Risque de retentissement direct sur le post-internat
Enfin, cette proposition risque d’aggraver les difficultés de recrutement sur les postes d’assistants ou de CCA/AHU en milieu hospitalier dont les conditions de rémunération sont actuellement peu attractives et qui devront être revalorisés pour être pourvus. Dans certains cas, cette proposition pourrait également conduire à une rémunération supérieure pour ces DJ en exercice libéral à celle des médecins hospitaliers en début de carrière.
Considérations éthiques
Jusqu’ici, dans les études de médecine, l’Etat a toujours garanti l’équité de traitement et de rémunération des étudiants en médecine, notamment pour qu’ils ne soient pas influencés dans leurs choix professionnels. La mesure proposée constitue donc une brèche éthique sans précédent dans la formation de nos futurs médecins.
Par ailleurs, ayant interrogé le Comité consultatif national d’éthique1, avec lui, nous pensons qu’il ne peut y avoir de « collusion entre le temps de la formation et celui de l’exercice professionnel de la médecine ». Un étudiant, en quatrième année en phase de consolidation, appelé « docteur Junior », reste un étudiant interne. A ce titre, il bénéficie d’une rémunération forfaitaire. Les étudiants internes ne peuvent être considérés comme des professionnels libéraux, même lorsque leur stage de formation se déroule en milieu libéral.

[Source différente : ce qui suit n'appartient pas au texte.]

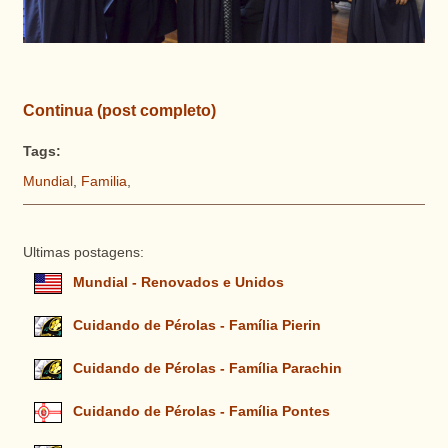
Continua (post completo)
Tags:
Mundial
,
Familia
,
Ultimas postagens:
Mundial - Renovados e Unidos
Cuidando de Pérolas - Família Pierin
Cuidando de Pérolas - Família Parachin
Cuidando de Pérolas - Família Pontes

Enfin, en formation, la responsabilité de l’acte n’est pas celle de l’étudiant mais celle de son maître de stage. « En application de l’article R. 6153–3 du code de la santé publique, l’interne exerce ses fonctions par délégation et sous la responsabilité du praticien dont il relève ». Et cette situation semble difficilement compatible avec la rémunération à l’acte.